Dans une soirée où tout semblait sourire à l’Olympique de Marseille, un coup dur est venu tempérer l’enthousiasme des supporters du Vélodrome. Si les Phocéens ont facilement dominé l’Ajax Amsterdam avec une première période éclatante, la sortie sur blessure de Facundo Medina vient ternir ce retour rêvé de la Ligue des Champions. Une blessure qui pourrait coûter cher dans la rotation défensive très sollicitée cette saison.
Un OM flamboyant, mais une inquiétude grandissante
De retour en phase de groupes de la Ligue des Champions après trois saisons d’absence, l’OM version De Zerbi a impressionné. Dès le coup d’envoi, l’intensité et la maîtrise des Marseillais ont étouffé l’Ajax, incapable de contenir les vagues olympiennes. Igor Paixão, virevoltant, s’est offert un doublé, tandis que Mason Greenwood a inscrit un troisième but, offrant un avantage net de 3-0 avant même la mi-temps.
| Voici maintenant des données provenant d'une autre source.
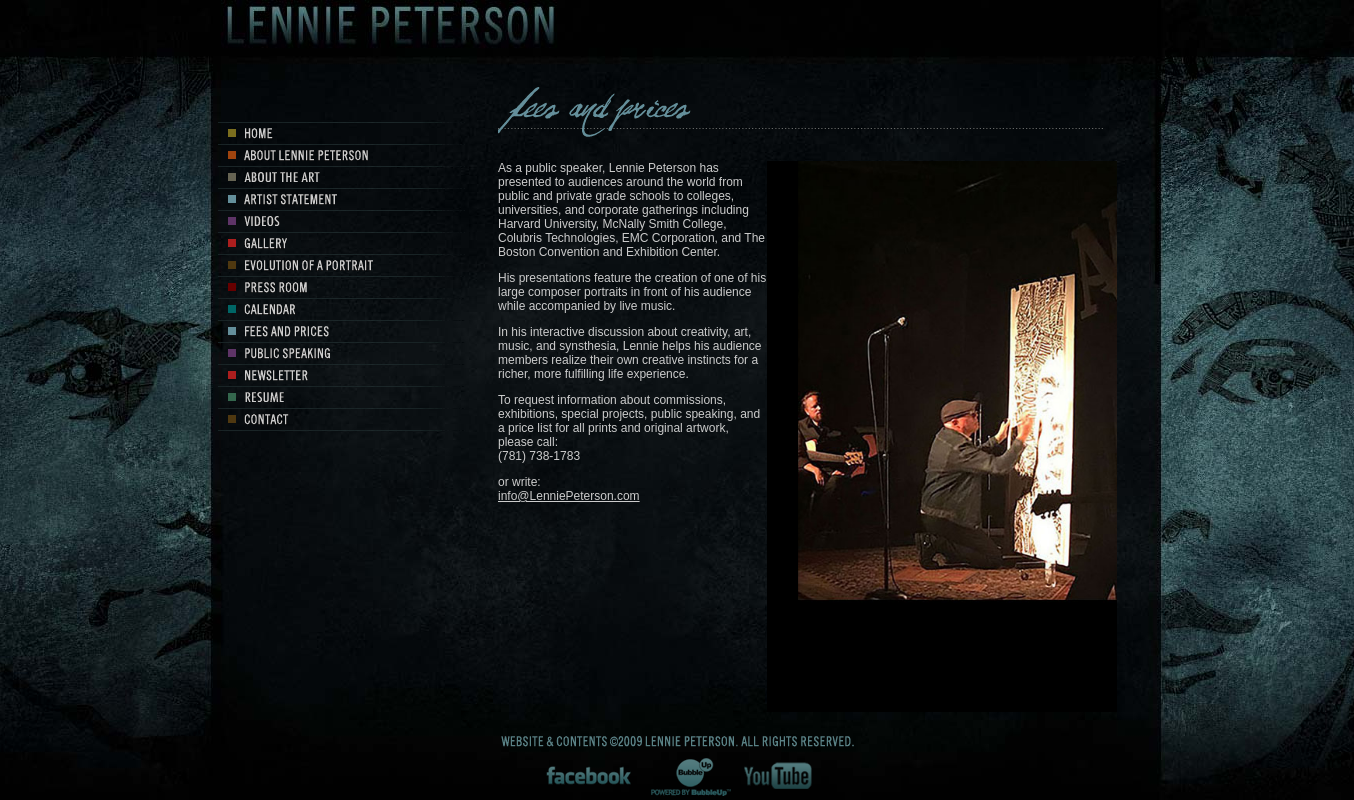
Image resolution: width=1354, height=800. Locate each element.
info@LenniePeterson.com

Toutefois, cette euphorie a été rapidement freinée par une scène qui a glacé le Vélodrome. Aux alentours de la 36e minute, Facundo Medina, pilier de la charnière centrale, est resté au sol après un tacle appuyé d’un joueur néerlandais. Sa cheville, malmenée dans le contact, a immédiatement inquiété joueurs et staff. Malgré une tentative de reprise, le défenseur argentin a dû céder sa place, remplacé par CJ Egan-Riley.
Facundo Medina : une absence qui peut coûter cher
Arrivé cet été sous les directives de De Zerbi, Facundo Medina s’était rapidement imposé comme un élément essentiel de la défense marseillaise. Solide dans les duels, doué dans la relance et leader sur le terrain, son apport dépasse largement le simple registre défensif. Sa complémentarité avec Leonardo Balerdi dans l’axe avait solidifié le bloc marseillais, en Ligue 1 comme sur la scène européenne.
Son indisposition à ce stade de la saison 2025-2026 est un véritable casse-tête pour Roberto de Zerbi. Engagé sur plusieurs tableaux – Ligue 1, Ligue des Champions, Coupe de France – l’OM ne peut se permettre de perdre l’un de ses cadres sans conséquences.
CJ Egan-Riley, son remplaçant ce soir-là, a tenu son rang mais manque encore d’expérience à ce niveau. L’entraîneur devra désormais faire preuve d’ingéniosité pour combler cette absence, avec une rotation déjà mise à rude épreuve.
Une opportunité pour Paris ?
Si l’OM veut tenir tête au PSG dans la course au titre de Ligue 1, la solidité défensive sera un facteur clé. Or, l’absence prolongée de Medina pourrait sérieusement déséquilibrer l’équipe. Un avantage potentiel pour les Parisiens, qui scrutent avec attention chaque baisse de régime de leur rival historique. Déjà confronté à des échéances importantes, notamment un classico prévu en novembre prochain, De Zerbi devra réajuster rapidement ses schémas.
En Ligue des Champions, la perte de Medina pourrait aussi peser lourd dans une poule où chaque point compte. Les prochaines heures seront décisives pour l’encadrement médical. Selon les premières informations relayées par L’Équipe, le staff marseillais reste prudent et attend les examens complémentaires pour évaluer la gravité de la blessure.
Quel plan B pour De Zerbi ?
Sans Medina, plusieurs options s’offrent à Roberto de Zerbi, mais aucune n’apporte la même assurance. CJ Egan-Riley pourrait naturellement s’imposer comme titulaire à court terme, mais son manque de repères dans les gros matchs pose question. Il est aussi possible que le technicien italien réajuste son système en passant à une défense à trois, où Mbemba pourrait retrouver un rôle axial.
On pourrait aussi imaginer un réajustement tactique plus radical, avec l’intégration d’un milieu défensif comme Rongier ou Veretout en position plus basse pour soutenir la défense.
Une chose est sûre : pour l’OM, privé de l’un de ses leaders, cette blessure rebat les cartes. De Zerbi va devoir puiser dans son sens tactique pour maintenir le cap, éviter la contre-performance et conserver l’espoir d’une grande saison.
La suite dépendra du diagnostic médical final. Mais pour une équipe encore en quête d’identité forte dans les grands rendez-vous européens, perdre Medina, même temporairement, c’est naviguer sans un de ses gouvernails majeurs.